WORK INSTRUCTION - Your whole reply should be the lines from the one that contains "CONTACT (690, 24)" through the last line of the listing, copied exactly.

PROVIDED MATERIAL -
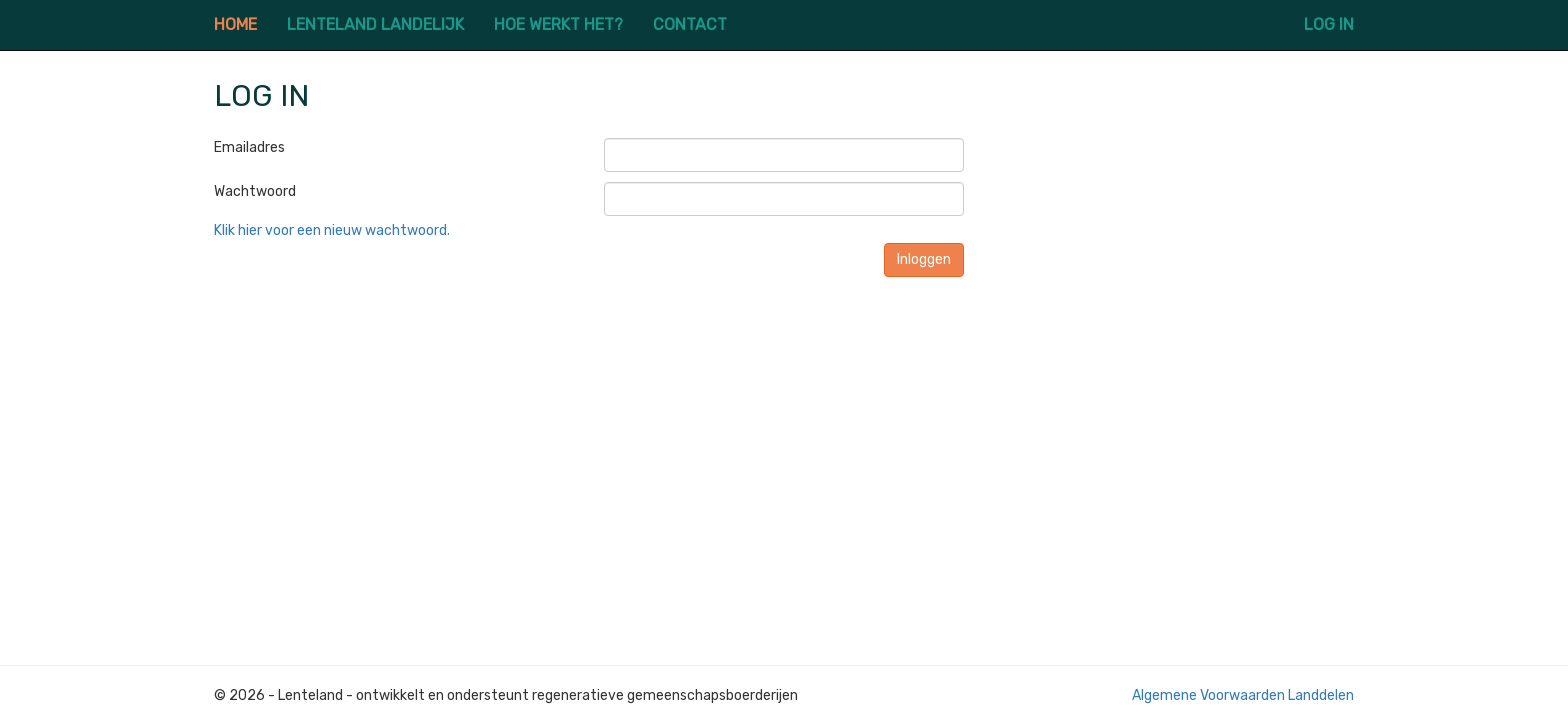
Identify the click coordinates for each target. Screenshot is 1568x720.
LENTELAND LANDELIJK (375, 24)
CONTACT (690, 24)
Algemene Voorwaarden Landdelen (1243, 695)
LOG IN (1329, 24)
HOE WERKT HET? (558, 24)
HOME (235, 24)
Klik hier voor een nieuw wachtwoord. (332, 230)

SOLUTION FOR THIS PROBLEM -
CONTACT (690, 24)
Algemene Voorwaarden Landdelen (1243, 695)
LOG IN (1329, 24)
HOE WERKT HET? (558, 24)
HOME (235, 24)
Klik hier voor een nieuw wachtwoord. (332, 230)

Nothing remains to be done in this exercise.